Launched from Taiyuan Satellite Launch Base on 15 November 2017, FY-3D is the fourth polar-orbit satellite operated by the China Meteorological Administration (CMA) [18]. Among the ten advanced remote sensing instruments, MWHS-2 is the second-generation microwave humidity sounder. Currently, the impact of assimilating MWHS-2 radiance data from the FY-3D satellite to improve NWP with different data assimilation methods for typhoon forecast has not been fully studied, especially in the hybrid 3DEnVar framework. As a destructive natural hazard, typhoons can cause huge casualties and property losses [27]. In accounting for most of their life span on the open ocean with sparse conventional observations, the effects of assimilating MWHS-2 radiance data from FY-3D satellite on NWP deserve to be further studied.

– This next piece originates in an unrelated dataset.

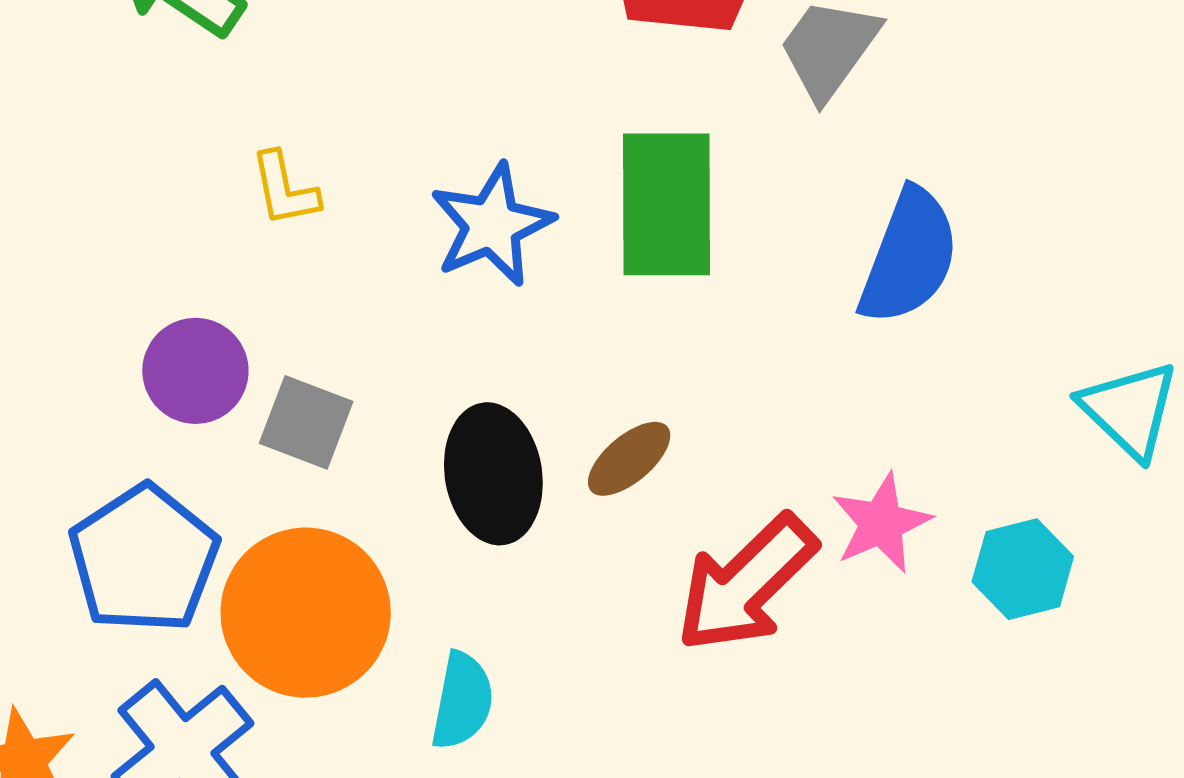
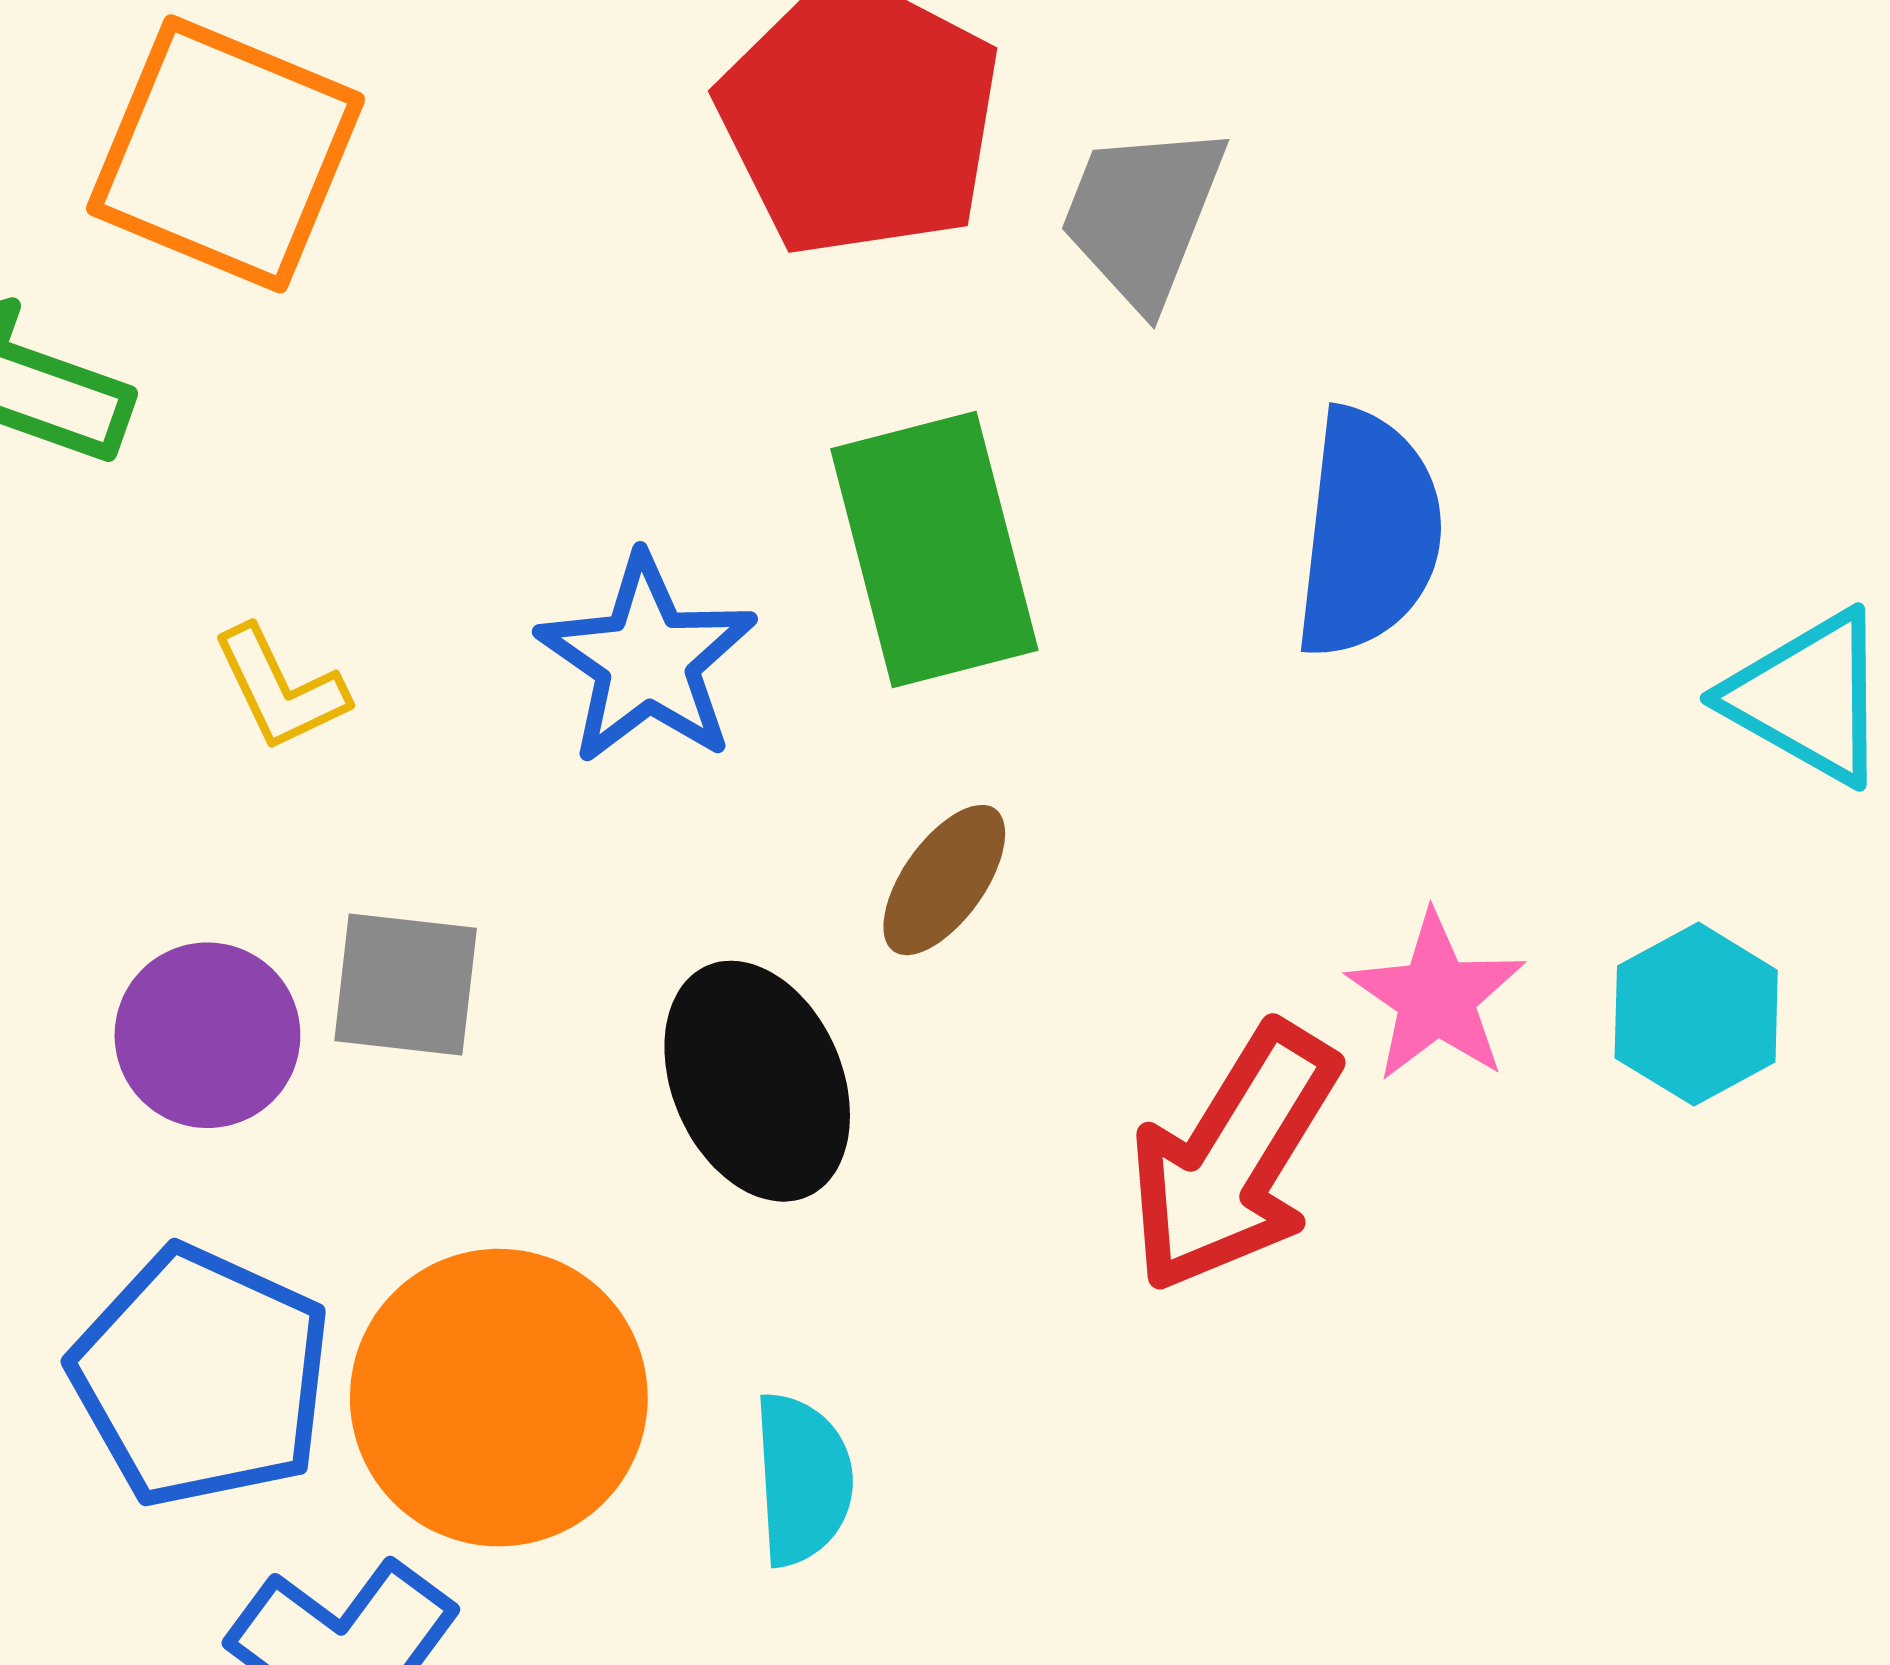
gray square: (306, 422) -> (406, 984), moved
brown ellipse: (629, 459) -> (944, 880), moved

In the rest of the study, an introduction to the 3DEnVar method and the FY-3D MWHS-2 radiance observations are presented in Section 2, followed by an overview of the Typhoon Ampil and experimental design in Section 3. Section 4 provides the results after the assimilation of FY-3D MWHS-2 radiance data, while Section 5 summarizes and makes some conclusions.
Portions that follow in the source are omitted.